On Friday, December 14, Adam Lanza went on a shooting rampage at Sandy Hook Elementary School and killed twenty children and six adults. But before he did that, he shot and killed his mother at home.

On Christmas Eve, William Spengler lured first responders to his neighborhood by setting a fire and then shooting four firemen, killing two of them, then committing suicide. Before he did that, he likely caused the death of his sister, whose remains were later found in the ashes. Way before that, in 1980, he killed his grandmother with a hammer.

 

I have measured out my life in sentences: composing, reading, revising and discarding them; talking to students about how to write, interpret, and edit them. I have dreaded the sentence that doesn’t come easily. I have learned at times to play with words that feel like nonsense in order to discover and organize thoughts, teasing words to make clarity appear.

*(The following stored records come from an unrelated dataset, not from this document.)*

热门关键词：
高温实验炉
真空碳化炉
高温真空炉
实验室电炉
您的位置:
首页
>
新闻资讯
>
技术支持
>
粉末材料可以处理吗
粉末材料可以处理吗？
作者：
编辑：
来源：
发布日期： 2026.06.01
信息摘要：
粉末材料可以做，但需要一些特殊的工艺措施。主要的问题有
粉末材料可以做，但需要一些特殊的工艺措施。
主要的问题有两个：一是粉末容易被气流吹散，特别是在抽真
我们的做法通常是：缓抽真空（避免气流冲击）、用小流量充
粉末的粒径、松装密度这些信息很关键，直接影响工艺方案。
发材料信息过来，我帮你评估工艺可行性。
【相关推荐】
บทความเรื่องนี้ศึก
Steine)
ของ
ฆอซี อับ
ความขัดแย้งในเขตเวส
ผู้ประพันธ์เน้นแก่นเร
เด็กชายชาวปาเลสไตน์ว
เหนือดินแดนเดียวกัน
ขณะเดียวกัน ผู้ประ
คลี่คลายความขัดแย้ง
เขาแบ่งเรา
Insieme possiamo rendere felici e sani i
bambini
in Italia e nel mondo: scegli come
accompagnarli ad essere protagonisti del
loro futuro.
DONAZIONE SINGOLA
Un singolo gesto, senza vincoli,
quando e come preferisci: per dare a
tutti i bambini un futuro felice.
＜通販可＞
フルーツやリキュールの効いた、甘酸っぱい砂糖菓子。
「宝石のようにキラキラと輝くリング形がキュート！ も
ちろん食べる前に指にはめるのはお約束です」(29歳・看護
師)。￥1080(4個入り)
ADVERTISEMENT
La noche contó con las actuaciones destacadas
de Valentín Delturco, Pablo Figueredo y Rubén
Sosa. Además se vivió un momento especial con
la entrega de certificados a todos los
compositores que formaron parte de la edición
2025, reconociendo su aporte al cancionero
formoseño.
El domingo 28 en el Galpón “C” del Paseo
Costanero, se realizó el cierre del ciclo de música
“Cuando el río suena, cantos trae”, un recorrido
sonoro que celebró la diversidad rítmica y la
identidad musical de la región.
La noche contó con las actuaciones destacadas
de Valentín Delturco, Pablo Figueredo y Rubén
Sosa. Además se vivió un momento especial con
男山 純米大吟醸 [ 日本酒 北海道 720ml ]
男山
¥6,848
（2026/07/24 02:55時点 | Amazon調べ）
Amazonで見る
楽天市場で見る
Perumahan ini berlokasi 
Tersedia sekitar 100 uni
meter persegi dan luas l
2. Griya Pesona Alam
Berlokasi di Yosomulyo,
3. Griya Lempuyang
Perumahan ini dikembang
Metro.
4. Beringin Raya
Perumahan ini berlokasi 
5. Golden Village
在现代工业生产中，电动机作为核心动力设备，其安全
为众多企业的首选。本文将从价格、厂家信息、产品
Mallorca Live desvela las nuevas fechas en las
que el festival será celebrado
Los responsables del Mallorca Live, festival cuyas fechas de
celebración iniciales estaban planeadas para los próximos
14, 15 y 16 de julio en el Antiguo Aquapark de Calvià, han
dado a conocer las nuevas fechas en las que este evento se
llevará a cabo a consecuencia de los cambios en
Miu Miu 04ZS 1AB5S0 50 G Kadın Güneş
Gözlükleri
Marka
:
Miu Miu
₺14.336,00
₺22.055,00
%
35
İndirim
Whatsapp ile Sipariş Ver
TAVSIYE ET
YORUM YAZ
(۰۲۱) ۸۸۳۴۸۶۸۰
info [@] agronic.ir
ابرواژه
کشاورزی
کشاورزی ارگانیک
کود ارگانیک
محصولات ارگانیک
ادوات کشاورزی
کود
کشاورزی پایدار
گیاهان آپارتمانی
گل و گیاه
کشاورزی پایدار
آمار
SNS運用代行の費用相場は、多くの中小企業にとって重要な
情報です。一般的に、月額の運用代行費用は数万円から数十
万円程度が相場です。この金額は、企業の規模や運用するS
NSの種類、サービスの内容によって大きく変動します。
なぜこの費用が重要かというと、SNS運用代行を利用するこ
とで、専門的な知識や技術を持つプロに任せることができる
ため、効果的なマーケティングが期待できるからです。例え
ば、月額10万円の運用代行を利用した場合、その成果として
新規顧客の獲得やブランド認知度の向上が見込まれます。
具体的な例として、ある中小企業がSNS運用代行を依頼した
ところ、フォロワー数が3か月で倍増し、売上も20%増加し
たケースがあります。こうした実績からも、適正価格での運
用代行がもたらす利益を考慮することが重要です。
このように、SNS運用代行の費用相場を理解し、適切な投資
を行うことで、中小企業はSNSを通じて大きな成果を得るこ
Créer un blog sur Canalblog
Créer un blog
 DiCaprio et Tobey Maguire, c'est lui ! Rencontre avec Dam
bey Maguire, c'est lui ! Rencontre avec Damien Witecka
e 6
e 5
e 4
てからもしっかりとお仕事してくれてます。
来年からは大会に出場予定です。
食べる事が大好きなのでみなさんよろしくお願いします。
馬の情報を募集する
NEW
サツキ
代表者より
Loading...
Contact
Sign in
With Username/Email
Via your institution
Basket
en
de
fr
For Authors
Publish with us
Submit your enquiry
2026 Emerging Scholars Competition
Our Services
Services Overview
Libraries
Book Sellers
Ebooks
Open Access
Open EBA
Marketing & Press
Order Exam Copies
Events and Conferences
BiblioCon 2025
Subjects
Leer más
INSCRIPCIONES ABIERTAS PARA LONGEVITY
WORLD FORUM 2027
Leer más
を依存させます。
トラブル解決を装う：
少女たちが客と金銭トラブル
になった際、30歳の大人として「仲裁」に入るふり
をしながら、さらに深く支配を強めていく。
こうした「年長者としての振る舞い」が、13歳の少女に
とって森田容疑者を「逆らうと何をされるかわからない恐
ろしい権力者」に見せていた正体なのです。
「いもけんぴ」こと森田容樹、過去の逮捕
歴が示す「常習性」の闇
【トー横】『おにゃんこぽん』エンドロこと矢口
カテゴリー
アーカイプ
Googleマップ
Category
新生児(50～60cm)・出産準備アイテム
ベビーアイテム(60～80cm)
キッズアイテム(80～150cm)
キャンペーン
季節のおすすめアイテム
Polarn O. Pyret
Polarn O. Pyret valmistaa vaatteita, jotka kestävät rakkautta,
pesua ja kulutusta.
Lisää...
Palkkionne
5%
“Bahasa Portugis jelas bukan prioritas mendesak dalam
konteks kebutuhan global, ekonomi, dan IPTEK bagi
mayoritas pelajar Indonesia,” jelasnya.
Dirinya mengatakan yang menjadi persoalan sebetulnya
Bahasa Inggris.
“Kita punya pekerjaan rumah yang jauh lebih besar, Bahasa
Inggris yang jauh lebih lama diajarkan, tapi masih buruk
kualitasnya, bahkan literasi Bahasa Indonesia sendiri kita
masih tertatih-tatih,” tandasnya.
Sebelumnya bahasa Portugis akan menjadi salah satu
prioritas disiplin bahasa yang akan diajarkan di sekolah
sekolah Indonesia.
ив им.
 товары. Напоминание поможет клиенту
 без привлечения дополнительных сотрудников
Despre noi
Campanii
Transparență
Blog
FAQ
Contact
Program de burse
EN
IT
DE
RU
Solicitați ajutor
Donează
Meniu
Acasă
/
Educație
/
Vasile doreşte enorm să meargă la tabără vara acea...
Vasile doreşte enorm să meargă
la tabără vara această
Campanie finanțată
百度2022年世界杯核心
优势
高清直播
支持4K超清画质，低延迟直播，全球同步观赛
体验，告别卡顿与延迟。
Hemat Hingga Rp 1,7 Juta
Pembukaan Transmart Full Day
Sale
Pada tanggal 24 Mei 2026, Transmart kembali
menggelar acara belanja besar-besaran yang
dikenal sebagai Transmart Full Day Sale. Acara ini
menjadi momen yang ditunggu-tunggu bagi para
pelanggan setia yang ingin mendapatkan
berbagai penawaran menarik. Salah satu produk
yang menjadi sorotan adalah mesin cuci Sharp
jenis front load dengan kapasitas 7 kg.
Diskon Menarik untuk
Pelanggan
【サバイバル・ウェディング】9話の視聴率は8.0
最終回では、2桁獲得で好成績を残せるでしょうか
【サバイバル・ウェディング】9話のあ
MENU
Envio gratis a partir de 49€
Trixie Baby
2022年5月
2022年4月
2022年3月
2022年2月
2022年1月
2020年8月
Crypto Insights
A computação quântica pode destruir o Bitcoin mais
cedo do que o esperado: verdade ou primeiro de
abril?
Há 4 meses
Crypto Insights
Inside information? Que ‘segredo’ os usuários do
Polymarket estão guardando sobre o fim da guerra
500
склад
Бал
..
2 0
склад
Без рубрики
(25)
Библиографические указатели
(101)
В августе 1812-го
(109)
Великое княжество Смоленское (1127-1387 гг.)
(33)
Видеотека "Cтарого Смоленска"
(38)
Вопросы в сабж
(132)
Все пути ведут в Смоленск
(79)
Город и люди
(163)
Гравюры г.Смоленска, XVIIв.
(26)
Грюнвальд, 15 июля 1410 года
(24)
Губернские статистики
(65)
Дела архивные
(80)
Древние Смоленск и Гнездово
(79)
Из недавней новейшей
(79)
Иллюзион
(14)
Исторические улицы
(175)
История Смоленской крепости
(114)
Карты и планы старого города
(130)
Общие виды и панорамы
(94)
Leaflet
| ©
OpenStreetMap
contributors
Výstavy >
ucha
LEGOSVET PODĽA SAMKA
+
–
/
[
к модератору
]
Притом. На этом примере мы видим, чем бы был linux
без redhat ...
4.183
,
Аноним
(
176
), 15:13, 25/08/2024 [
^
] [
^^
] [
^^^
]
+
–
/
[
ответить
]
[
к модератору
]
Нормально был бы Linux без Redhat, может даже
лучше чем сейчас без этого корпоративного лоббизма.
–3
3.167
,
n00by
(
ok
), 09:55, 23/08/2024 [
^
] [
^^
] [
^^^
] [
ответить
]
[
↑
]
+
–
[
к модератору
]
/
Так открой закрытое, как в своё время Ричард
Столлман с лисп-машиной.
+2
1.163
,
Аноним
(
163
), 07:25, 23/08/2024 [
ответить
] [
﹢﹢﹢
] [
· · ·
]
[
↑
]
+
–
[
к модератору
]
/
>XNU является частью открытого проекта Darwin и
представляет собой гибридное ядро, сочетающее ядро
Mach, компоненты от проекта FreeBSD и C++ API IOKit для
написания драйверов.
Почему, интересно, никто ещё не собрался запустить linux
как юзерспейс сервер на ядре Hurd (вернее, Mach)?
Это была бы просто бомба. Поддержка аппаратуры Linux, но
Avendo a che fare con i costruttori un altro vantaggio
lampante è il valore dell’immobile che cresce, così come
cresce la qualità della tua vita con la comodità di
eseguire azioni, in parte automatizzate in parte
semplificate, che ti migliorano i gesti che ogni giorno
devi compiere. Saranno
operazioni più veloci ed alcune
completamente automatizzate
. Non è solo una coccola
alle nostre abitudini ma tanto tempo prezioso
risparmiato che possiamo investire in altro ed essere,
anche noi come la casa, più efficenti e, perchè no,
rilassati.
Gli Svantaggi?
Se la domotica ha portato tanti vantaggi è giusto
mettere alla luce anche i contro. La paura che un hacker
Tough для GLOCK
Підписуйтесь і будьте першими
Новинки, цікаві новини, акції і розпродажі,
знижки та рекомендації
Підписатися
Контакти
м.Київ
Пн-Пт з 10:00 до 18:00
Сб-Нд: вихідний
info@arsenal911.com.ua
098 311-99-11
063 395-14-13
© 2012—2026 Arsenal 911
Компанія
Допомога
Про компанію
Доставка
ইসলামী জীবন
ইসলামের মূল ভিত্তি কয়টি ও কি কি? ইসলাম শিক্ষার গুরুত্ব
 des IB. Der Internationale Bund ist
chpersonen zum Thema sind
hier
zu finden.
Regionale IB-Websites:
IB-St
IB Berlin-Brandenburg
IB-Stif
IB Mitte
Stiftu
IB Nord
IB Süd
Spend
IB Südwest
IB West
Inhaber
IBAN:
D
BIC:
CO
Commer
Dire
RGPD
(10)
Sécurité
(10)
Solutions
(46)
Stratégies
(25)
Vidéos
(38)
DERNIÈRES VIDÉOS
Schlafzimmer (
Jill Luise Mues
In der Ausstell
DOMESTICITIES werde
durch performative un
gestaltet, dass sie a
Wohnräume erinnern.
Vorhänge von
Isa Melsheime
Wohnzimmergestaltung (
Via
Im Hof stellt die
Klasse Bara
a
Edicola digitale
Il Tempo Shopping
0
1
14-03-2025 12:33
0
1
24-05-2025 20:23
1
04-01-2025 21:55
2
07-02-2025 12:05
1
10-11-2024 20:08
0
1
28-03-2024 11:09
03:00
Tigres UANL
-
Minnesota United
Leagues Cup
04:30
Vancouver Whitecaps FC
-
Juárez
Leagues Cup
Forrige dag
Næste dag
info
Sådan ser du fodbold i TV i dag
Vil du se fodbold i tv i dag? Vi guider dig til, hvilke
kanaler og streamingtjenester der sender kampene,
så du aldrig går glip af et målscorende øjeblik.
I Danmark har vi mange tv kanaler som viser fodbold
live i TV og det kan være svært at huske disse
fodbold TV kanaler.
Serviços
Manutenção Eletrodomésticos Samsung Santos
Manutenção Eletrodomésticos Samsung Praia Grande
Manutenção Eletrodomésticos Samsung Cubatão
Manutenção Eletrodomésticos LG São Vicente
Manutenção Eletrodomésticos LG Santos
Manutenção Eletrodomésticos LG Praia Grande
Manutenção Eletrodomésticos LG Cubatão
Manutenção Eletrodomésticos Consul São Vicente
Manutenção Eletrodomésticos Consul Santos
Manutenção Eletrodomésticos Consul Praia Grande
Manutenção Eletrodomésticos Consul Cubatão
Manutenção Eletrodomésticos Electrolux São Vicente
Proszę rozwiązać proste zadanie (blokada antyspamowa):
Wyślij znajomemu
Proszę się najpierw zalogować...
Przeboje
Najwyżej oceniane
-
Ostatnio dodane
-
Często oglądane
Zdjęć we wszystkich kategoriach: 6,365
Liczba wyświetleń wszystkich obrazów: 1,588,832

There are sentences with gaps and missing pieces. Redundant sentences. Muscular sentences. Transitional sentences. Sentences that sing. Then: stylistic fragments. Intentional run-ons. Does the reader trust your sentences? If you break the rules, will the reader follow? Sentences that capture complicated feelings or thoughts by uniting verbs with precise subjects and prepositional direction. I’m lost in this sentence. Is this the best place for this sentence? Could these sentences be combined?